++++ DATA EXCERPTS ++++
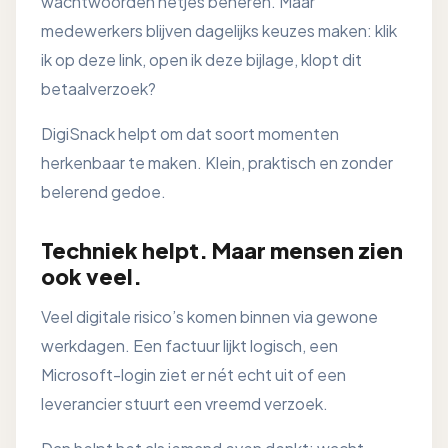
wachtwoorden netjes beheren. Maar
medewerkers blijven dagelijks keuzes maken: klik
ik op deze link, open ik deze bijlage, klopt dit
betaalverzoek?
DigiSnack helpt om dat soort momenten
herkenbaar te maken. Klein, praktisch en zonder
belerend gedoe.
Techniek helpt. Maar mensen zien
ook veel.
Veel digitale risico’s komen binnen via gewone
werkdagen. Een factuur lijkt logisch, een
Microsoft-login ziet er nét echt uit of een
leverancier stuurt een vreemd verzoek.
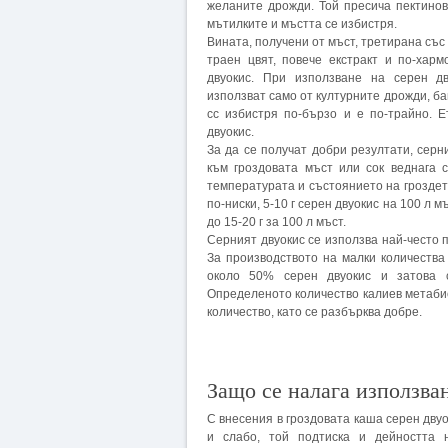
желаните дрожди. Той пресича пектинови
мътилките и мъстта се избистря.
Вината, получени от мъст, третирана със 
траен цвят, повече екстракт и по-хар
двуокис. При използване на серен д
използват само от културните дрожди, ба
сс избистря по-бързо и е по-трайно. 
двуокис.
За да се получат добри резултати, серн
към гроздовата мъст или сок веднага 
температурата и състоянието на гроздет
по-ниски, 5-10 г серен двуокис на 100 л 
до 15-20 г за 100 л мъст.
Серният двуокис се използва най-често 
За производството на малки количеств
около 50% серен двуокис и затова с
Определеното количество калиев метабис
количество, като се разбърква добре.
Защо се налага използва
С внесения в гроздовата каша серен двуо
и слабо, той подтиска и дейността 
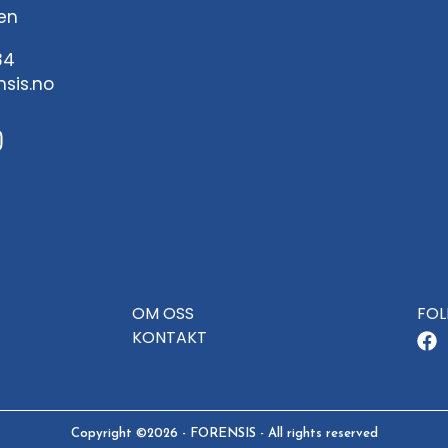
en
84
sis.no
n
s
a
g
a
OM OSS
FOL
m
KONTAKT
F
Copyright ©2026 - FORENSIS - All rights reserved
++++
++++ DATA EXCERPTS ++++
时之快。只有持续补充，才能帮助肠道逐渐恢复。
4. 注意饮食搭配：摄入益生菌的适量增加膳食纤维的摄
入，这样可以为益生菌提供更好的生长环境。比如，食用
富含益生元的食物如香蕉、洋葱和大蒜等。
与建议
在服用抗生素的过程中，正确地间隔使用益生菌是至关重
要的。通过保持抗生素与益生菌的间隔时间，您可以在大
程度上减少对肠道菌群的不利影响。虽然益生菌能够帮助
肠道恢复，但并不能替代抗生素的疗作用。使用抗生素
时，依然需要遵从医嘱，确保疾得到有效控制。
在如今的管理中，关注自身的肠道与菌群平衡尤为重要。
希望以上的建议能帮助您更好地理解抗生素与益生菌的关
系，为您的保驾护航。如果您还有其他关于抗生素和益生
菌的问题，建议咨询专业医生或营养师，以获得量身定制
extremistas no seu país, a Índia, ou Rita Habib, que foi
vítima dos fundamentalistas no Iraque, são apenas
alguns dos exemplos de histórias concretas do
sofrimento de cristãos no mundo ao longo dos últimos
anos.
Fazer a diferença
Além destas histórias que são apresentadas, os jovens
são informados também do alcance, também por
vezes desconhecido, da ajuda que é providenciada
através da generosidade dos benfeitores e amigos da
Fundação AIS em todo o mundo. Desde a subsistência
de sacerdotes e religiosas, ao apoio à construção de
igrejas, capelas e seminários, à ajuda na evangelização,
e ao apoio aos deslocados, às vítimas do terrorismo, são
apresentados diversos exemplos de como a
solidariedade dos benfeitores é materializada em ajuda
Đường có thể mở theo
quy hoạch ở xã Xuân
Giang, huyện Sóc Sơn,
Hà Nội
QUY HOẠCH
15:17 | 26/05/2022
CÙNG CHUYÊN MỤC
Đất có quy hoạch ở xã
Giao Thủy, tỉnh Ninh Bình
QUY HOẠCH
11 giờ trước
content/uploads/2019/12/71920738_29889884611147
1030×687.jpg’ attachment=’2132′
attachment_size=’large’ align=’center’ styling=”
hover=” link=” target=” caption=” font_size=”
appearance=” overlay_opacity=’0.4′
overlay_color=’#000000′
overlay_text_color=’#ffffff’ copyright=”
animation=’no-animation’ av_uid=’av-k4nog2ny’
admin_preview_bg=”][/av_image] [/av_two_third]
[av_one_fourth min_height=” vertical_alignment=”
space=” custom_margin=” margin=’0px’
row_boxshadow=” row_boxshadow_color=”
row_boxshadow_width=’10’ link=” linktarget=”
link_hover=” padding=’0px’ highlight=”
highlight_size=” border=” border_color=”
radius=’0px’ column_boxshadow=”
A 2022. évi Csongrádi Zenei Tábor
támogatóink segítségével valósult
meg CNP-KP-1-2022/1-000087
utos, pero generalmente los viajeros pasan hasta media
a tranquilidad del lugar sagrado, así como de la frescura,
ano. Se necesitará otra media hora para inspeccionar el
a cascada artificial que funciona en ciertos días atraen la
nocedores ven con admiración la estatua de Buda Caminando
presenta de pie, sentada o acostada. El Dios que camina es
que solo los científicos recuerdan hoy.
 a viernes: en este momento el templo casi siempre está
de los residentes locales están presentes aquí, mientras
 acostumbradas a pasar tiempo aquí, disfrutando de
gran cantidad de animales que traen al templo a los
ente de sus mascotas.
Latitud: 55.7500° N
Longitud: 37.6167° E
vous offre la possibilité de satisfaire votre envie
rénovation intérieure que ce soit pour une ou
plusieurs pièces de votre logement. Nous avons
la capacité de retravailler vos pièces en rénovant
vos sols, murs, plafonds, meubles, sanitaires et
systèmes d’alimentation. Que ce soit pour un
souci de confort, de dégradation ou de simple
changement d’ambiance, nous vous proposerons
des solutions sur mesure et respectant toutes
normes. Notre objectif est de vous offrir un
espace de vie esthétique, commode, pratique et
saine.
++++
**WHAT THE TASK REQUIRES**
Print exactly, with no pictures, the lines above from the one that holds "wachtwoorden netjes beheren. Maar" through the one that holds "около 50% серен двуокис и затова с", both of them included.

**TASK RESPONSE**
wachtwoorden netjes beheren. Maar
medewerkers blijven dagelijks keuzes maken: klik
ik op deze link, open ik deze bijlage, klopt dit
betaalverzoek?
DigiSnack helpt om dat soort momenten
herkenbaar te maken. Klein, praktisch en zonder
belerend gedoe.
Techniek helpt. Maar mensen zien
ook veel.
Veel digitale risico’s komen binnen via gewone
werkdagen. Een factuur lijkt logisch, een
Microsoft-login ziet er nét echt uit of een
leverancier stuurt een vreemd verzoek.
желаните дрожди. Той пресича пектинови
мътилките и мъстта се избистря.
Вината, получени от мъст, третирана със 
траен цвят, повече екстракт и по-хар
двуокис. При използване на серен д
използват само от културните дрожди, ба
сс избистря по-бързо и е по-трайно. 
двуокис.
За да се получат добри резултати, серн
към гроздовата мъст или сок веднага 
температурата и състоянието на гроздет
по-ниски, 5-10 г серен двуокис на 100 л 
до 15-20 г за 100 л мъст.
Серният двуокис се използва най-често 
За производството на малки количеств
около 50% серен двуокис и затова с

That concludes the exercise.